The “Concerning Craft” series introduces Little Patuxent Review contributors, showcases their work and draws back the curtain to reveal a little of what went into producing it.
Please meet Glenn Moomau, author, musician and educator. He teaches creative writing at American University and has received a 2001 Maryland State Arts Council Individual Artist Award as well as fellowships from the Virginia Center for the Creative Arts.
His fiction, essays and reviews have appeared in publications such as storySouth, Bomb, Living Blues and The Washington Post. His memoir, Ted Nugent Condominium: From Boston to Austin with the Glenmont Popes, was published in 2001 and presents a realistic look at what life on the road is like for musicians.

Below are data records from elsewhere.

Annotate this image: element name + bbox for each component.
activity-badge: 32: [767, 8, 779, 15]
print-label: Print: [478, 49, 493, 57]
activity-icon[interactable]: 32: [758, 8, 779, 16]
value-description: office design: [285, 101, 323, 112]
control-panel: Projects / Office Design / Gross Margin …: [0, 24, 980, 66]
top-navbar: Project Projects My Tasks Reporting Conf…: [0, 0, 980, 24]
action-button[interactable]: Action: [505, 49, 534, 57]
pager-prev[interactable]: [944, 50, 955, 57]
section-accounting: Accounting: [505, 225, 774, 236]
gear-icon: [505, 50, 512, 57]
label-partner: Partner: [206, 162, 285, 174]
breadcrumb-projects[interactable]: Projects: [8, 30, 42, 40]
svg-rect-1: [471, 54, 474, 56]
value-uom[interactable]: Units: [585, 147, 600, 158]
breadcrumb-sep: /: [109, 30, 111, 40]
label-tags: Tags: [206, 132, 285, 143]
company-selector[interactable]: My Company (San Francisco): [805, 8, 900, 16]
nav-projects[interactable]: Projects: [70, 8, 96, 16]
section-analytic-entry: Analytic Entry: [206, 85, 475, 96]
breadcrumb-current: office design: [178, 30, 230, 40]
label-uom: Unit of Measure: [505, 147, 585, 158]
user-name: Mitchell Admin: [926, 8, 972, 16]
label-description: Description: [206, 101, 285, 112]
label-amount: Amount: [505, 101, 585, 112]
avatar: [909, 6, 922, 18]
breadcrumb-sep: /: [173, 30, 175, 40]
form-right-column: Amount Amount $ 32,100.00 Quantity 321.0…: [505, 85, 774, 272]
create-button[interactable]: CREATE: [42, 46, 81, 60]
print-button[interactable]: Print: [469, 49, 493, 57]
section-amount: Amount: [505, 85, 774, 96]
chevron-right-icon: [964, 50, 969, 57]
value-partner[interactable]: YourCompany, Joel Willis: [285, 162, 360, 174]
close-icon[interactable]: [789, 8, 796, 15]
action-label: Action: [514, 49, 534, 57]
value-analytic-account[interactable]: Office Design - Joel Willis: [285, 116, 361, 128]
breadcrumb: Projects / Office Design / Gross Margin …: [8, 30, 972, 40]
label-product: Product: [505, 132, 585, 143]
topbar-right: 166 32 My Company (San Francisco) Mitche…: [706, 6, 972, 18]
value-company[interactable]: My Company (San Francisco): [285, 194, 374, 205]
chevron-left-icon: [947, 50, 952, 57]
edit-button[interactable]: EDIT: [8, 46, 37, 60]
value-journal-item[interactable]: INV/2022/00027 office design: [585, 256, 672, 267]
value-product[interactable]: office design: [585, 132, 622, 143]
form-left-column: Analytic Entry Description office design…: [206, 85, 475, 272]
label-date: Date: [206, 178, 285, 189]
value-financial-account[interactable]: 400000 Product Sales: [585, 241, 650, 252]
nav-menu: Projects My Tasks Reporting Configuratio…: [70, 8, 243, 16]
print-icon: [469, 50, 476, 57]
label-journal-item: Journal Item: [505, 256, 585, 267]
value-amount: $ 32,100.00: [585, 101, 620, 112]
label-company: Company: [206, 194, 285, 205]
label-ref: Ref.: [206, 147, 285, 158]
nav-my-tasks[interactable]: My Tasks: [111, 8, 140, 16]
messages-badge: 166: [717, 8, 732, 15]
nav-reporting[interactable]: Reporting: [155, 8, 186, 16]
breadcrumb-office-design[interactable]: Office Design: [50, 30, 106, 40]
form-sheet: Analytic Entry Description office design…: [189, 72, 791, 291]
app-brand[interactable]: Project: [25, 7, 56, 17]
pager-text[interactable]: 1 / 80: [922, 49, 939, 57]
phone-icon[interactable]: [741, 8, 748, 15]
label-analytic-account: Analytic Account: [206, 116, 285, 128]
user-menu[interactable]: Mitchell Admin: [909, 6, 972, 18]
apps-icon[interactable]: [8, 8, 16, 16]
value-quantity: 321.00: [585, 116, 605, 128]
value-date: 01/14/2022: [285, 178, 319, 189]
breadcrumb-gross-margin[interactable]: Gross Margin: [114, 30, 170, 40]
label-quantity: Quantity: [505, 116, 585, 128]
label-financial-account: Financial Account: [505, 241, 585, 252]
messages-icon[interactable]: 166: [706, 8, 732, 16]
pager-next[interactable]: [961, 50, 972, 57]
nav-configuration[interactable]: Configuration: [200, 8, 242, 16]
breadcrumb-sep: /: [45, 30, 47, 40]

One of Glenn’s contributions to the Little Patuxent Review, “Things You See Sharp,” first appeared in the Summer 2009 issue. You can read it here in revised form by clicking on the title. Incorporating both his feel for music and his observational abilities, Glenn writes the following about the craft underlying this piece:
I admire the short prose narrative form. Though I read and watch everything, I often tire of the melodramatic arcs and resolutions that infect novels, films and television series. In my aesthetic, nothing much need happen. All the short prose form requires is the dynamic created in most pop music compositions: tension and release. The short prose form also has affinities to poetry, where language can carry the weight otherwise borne by action. What is the difference between a short-short story and a prose poem? Nothing but academic preoccupation with genre. Charles Simic, Franz Kafka in his brief pieces, Isaak Babel, Jayne Anne Phillips in Black Tickets, Arthur Rimbaud, Grace Paley and Charles Baudelaire all convey emotion and thought through means other than rising and falling conflict.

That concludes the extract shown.